Dataset items:
= Beginning of Section =
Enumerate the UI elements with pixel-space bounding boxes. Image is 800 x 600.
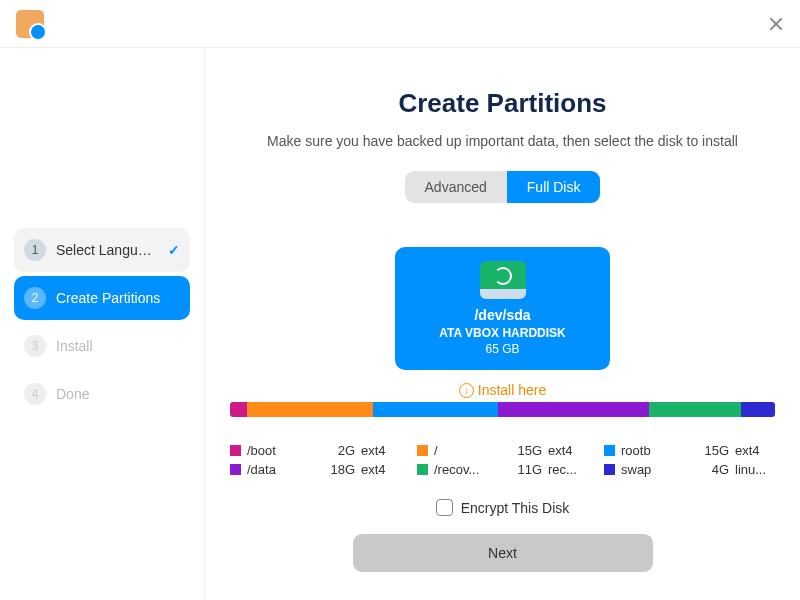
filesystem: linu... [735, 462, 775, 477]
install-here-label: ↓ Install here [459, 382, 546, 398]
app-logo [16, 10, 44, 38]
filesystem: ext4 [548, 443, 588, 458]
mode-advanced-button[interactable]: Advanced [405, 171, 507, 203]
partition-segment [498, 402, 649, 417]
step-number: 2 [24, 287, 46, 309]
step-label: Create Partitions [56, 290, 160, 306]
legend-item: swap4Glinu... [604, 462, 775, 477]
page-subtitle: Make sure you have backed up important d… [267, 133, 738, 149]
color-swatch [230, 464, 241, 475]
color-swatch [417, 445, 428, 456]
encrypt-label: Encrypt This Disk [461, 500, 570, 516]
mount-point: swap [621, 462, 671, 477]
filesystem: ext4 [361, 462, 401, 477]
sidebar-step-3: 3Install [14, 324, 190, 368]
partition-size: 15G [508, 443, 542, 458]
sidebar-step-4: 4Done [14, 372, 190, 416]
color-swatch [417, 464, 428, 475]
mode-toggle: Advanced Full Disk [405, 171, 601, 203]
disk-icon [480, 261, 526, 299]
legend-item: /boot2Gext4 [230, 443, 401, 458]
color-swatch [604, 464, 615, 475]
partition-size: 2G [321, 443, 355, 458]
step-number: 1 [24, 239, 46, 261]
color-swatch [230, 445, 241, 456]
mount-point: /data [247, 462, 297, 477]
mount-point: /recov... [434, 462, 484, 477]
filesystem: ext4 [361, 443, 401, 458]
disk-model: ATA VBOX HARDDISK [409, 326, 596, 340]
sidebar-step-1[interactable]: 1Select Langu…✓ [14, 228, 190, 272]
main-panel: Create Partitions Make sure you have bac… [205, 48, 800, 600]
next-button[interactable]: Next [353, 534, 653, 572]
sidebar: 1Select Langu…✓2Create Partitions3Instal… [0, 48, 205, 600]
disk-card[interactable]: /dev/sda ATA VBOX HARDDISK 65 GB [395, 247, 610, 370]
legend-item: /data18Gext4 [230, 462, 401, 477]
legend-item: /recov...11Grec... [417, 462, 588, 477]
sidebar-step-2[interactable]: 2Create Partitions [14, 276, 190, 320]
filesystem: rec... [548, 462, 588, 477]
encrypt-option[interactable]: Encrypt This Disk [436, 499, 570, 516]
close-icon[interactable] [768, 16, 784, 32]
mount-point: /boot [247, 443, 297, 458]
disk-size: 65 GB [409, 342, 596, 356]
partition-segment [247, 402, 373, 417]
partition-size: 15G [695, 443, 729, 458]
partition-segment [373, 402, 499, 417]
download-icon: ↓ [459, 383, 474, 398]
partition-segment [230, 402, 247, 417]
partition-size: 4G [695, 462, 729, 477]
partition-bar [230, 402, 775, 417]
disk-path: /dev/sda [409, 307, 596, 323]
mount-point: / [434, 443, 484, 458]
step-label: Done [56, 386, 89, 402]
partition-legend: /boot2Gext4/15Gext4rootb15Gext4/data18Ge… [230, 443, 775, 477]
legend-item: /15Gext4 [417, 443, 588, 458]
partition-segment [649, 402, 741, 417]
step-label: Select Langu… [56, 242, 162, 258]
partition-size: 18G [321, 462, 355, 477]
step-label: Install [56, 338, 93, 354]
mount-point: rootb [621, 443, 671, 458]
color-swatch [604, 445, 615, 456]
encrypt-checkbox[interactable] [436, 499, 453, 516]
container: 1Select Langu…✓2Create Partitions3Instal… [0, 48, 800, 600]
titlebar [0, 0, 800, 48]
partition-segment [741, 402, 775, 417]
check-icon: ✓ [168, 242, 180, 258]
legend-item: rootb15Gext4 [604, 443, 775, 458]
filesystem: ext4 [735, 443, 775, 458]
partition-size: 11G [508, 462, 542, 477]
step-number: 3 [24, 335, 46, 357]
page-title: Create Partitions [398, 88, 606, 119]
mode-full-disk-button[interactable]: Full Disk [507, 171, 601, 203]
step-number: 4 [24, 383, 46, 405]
= End of Section =
= Beginning of Section =
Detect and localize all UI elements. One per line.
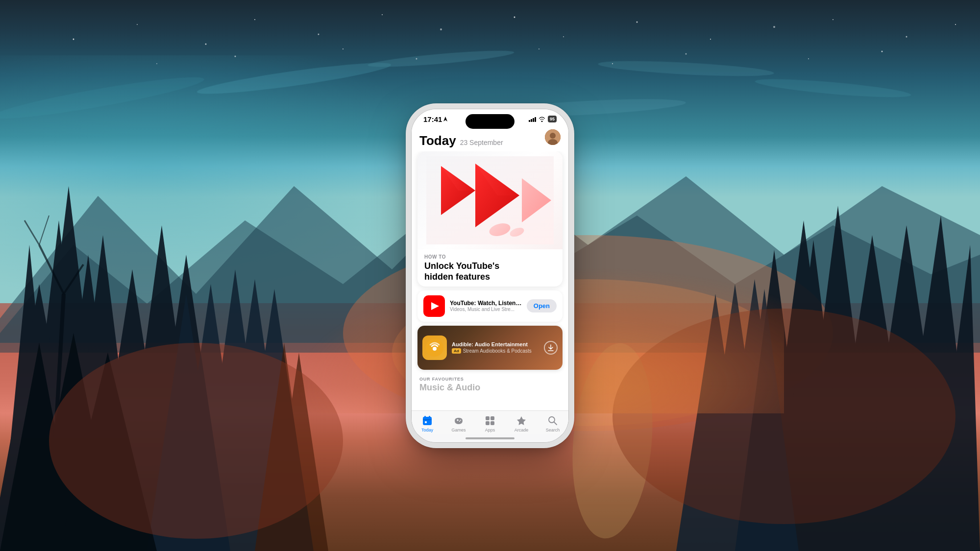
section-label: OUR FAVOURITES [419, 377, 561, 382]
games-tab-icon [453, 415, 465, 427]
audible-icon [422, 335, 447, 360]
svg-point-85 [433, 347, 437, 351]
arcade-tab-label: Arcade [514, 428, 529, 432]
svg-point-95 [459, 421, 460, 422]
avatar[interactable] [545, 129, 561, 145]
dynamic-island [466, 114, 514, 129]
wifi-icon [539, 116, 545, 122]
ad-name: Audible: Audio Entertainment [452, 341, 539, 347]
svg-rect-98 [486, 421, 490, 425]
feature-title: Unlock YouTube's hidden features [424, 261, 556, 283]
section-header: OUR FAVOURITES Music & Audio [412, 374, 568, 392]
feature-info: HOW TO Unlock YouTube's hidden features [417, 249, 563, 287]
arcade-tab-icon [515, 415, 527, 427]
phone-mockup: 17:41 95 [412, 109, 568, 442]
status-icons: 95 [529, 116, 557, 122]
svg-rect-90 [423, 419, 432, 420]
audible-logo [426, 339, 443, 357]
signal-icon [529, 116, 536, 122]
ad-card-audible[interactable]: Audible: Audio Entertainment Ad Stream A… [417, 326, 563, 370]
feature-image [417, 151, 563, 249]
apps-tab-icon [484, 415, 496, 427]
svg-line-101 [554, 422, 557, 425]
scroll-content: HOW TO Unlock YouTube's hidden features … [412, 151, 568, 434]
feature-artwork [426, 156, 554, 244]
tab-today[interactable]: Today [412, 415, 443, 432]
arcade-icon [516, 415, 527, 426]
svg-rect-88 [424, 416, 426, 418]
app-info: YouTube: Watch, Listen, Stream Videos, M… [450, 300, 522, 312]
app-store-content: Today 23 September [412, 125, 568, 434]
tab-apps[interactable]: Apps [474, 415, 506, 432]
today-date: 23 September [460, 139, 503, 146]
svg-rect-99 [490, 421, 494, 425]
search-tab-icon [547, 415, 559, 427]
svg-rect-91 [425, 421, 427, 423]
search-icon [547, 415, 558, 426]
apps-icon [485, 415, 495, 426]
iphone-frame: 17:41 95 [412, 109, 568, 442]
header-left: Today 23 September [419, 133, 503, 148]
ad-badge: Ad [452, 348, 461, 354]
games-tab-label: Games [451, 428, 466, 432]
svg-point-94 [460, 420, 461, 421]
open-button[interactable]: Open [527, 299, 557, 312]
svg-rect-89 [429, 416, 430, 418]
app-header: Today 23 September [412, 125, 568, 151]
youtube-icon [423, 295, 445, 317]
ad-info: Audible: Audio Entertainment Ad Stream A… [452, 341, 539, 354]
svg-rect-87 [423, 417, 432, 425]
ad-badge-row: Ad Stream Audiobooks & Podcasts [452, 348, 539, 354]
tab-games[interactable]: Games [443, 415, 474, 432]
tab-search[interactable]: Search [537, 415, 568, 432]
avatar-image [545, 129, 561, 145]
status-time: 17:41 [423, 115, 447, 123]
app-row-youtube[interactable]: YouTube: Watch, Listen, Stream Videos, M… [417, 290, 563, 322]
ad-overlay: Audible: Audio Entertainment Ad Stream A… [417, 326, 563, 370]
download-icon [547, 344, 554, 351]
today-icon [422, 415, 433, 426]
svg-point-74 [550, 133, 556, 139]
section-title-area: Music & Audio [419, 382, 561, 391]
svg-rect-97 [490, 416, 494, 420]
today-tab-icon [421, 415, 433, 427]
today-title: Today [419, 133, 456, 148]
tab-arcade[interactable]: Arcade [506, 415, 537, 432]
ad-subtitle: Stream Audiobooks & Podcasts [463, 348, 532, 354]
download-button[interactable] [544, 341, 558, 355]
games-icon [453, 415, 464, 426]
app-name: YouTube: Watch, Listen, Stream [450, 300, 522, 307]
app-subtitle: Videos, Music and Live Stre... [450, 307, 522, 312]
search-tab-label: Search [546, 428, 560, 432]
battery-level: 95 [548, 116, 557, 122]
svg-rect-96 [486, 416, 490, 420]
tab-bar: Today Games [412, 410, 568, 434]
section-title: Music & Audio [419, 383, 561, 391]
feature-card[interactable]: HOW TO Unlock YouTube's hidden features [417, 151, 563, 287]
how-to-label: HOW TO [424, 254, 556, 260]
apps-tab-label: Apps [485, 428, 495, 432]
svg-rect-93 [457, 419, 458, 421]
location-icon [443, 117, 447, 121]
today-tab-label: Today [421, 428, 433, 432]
= End of Section =
Your task: Among the lines of the entries, count those containing the string "segment" and give only the number.

Written response: 6